Wednesday, 21 January 2009

MySociety and MPs expenses: how they won

MySociety is claiming victory in their battle over the transparency of Members' of Parliament expenses - rightly so. The Prime Minister declared at PMQs today that the motion to conceal the expenses would be withdrawn - when only hours later journalists thought that Labour MPs would have a three line whip to vote in favour. The campaign took about five days.

What the campaign involved

The campaign had all the essential ingredients of an online campaign: a blog, an email group, a Facebook group, a shared database, easy individual action backed up by some entrepreneurial moves on Twitter and on their own sites. Each of these elements were successful in their own right.

The blog was successful with 1829 links to it and 53 comments - even though there was 2 days before the second comment was posted

The email group was lively - I think I counted more than 100 emails over the last five days, focussed on producing and logging activity but allowing people to post ideas as well.

The Facebook Group recruited over 7000 members

The coverage on Twitter reached over 50,000 people - thanks in part to Stephen Fry's intervention and the core message was re-tweated over 25 times.

Why it was successful

1. There was a clear community of people, used to taking action
The MySociety email group is significant. I've no idea of its size but know that there are more than 30 active contributors and many people on the list are used to taking action as a result of emails they receive.

2. The campaign was timely, with a clear call to action
The campaign only had 6 days to succeed so there was little opportunity for possible activists to think 'I will do that next week'.

3. The call to action was clear
MySociety repeated the three point call to action in all of the communication. It was clear and easy to achieve.

4. It was high profile but only dependent on their own profile
That's a clumsy way of saying that the message reached thousands of people - thanks also to the popup boxes on the MySociety websites. But that it didn't depend on others (like newspapers) to spread the story. They could do it themselves.

5. They knew their audience - and knew who to motivate
The audience was clear - MPs - and there is already an established community of interest in political blogs that could help spread the message.

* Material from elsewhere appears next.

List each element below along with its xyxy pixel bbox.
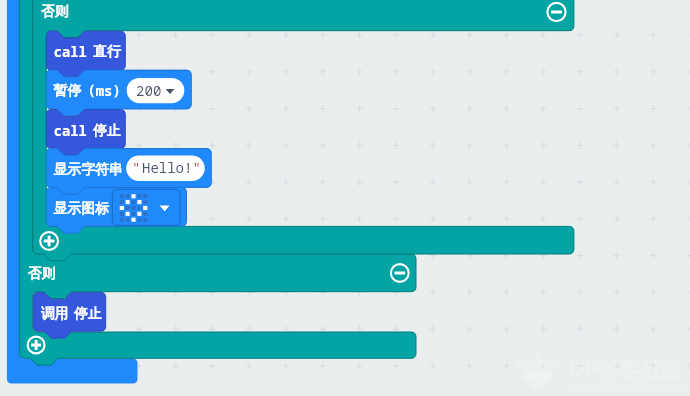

This would have been hard to build from scratch and impossible in just 6 days. Using well established blogs like Iain Dale's certainly got the message out to a wider group of people.

I hope that people more closely involved in the campaign will also record their thoughts (and we'll keep an index of those) so that critical lessons can be learned by others who also want to run successful campaigns online.


revinkevin said...

That is a very good round up of the campaign.

Mark Pack said...

Good post. The other factor I would add is that people expected that other people would agree with the campaign, and so weren't reluctant to publicise their views.

One of the big, but often unmentioned, differences in political use of the internet between the US and the UK is the greater reticence over here when it comes to talking in public about your political views. But if you expect lots of people to agree with you, that's no longer a reason to hold back from publicising your opinion.

Richard Rothwell said...

Excellent summary - I've published my own slant on my blog, with a link to here.